The initiation of antifungal medicines is empirical, with liposomal amphotericin B (dose 5mg/kg/day) being the drug of choice to start with.2,4 Subsequently, provided the patient has an adequate clinical response, this may be changed to oral posaconazole or isavuconazole (step therapy). The standard dose of posaconazole is 300mg/12h on the first day, followed by 300mg/24h from the following day. In the case of isavuconazole, the loading dose lasts 48h (200mg/8h), with it subsequently being reduced to 200mg/24h.

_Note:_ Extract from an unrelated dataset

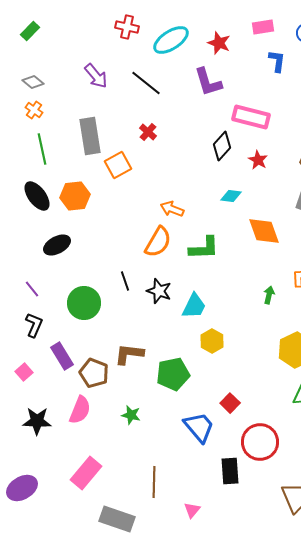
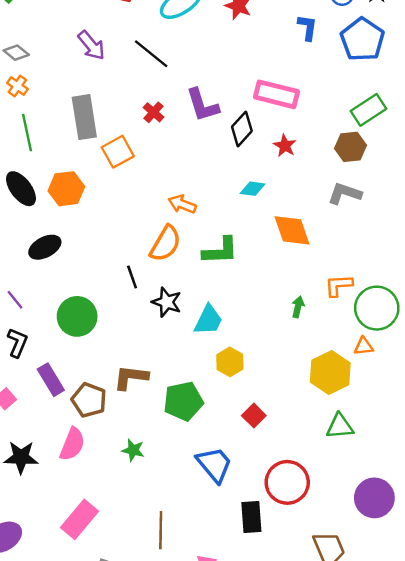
purple L-shape: (208, 82) -> (202, 105), moved
black line: (125, 281) -> (132, 277), moved
red square: (230, 403) -> (254, 416), moved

In cases with a limited response or intolerance to amphotericin B, a rescue therapy based on replacing amphotericin with posaconazole or isavuconazole may be used. However, the intravenous route should be used initially in these patients, and maintained until a favourable clinical response is obtained. The loading doses are the same as those for the oral route.

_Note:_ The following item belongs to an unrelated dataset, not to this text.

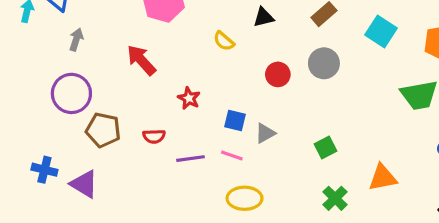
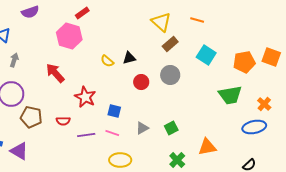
black triangle: (264, 17) -> (129, 58), moved
red star: (189, 98) -> (85, 97), size x1.5
gray triangle: (265, 133) -> (142, 128), moved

There is no standardised duration of antifungal treatment. The use of liposomal amphotericin B should be maintained until a favourable clinical response is achieved, which tends to take several weeks, or until intolerance or clinical worsening occurs. Subsequently, the use of azoles should be prolonged until the signs and symptoms of infection have completely resolved, which may last for several months. This situation is more common in patients with prolonged immunosuppression. In the case presented, surgical debridement and margin extension was carried out until unaffected tissue was found. Subsequently, after checking that the wound (which was left uncovered) had progressed favourably, reconstruction was carried out with a skin graft. From the outset, the patient received liposomal amphotericin B (5mg/kg/day) for a total of 14 days. Subsequently, he was discharged on oral posaconazole (300mg/day), a treatment that continued for eight weeks. The final clinical outcome is shown in Fig. 4.

Fig. 4.

Appearance of the skin lesion 12 weeks after the surgical debridement and the start of antifungal treatment.

(0.05MB).
References
[1]
J. Mensa, J.M. Gatell, J.E. García-Sánchez, E. Letang, López-Suñé, F. Marco.
Guía de terapéutica antimicrobiana 2017.
27ª ed, Editorial Antares, (2017),
[2]
O.A. Cornely, et al.
ESCMID and ECMM joint clinical guidelines for the diagnosis and management of mucormycosis 2013.
Clin Microbiol Infect, 20 (2014), pp. 5-26
[3]
H. Chang, P.N. Wang, Y. Huang.
[4]
F. Danion, et al.
Mucormycosis: new developments into a persistently devastating infection.
Semin Respir Crit Care Med, 36 (2015), pp. 692-705

Please cite this article as: Soto Castillo JJ, Fortún Abete J, Soria-Rivas A. Úlcera negra en pierna. Enferm Infecc Microbiol Clin. 2019;37:344–346.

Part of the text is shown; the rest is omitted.